#### [Assignment]
Do not include the pictures; repeat the rest of the data exactly.

#### [Exercise inputs]
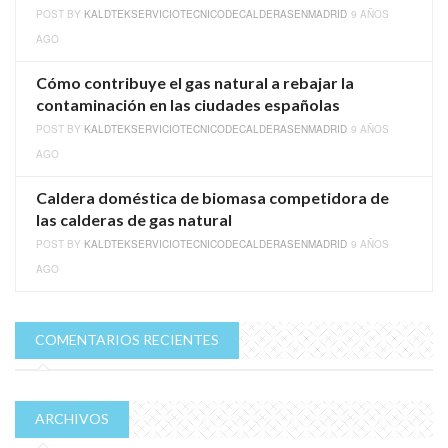
POST BY
KALDTEKSERVICIOTECNICODECALDERASENMADRID
9 AÑOS
AGO
Cómo contribuye el gas natural a rebajar la
contaminación en las ciudades españolas
POST BY
KALDTEKSERVICIOTECNICODECALDERASENMADRID
9 AÑOS
AGO
Caldera doméstica de biomasa competidora de
las calderas de gas natural
POST BY
KALDTEKSERVICIOTECNICODECALDERASENMADRID
9 AÑOS
AGO
COMENTARIOS RECIENTES
ARCHIVOS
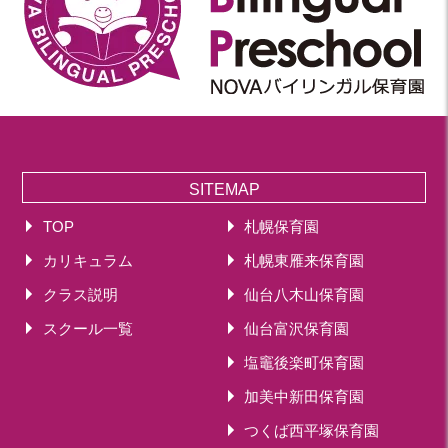
SITEMAP
TOP
札幌保育園
カリキュラム
札幌東雁来保育園
クラス説明
仙台八木山保育園
スクール一覧
仙台富沢保育園
塩竈後楽町保育園
加美中新田保育園
つくば西平塚保育園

#### [Answer section]
POST BY
KALDTEKSERVICIOTECNICODECALDERASENMADRID
9 AÑOS
AGO
Cómo contribuye el gas natural a rebajar la
contaminación en las ciudades españolas
POST BY
KALDTEKSERVICIOTECNICODECALDERASENMADRID
9 AÑOS
AGO
Caldera doméstica de biomasa competidora de
las calderas de gas natural
POST BY
KALDTEKSERVICIOTECNICODECALDERASENMADRID
9 AÑOS
AGO
COMENTARIOS RECIENTES
ARCHIVOS
SITEMAP
TOP
札幌保育園
カリキュラム
札幌東雁来保育園
クラス説明
仙台八木山保育園
スクール一覧
仙台富沢保育園
塩竈後楽町保育園
加美中新田保育園
つくば西平塚保育園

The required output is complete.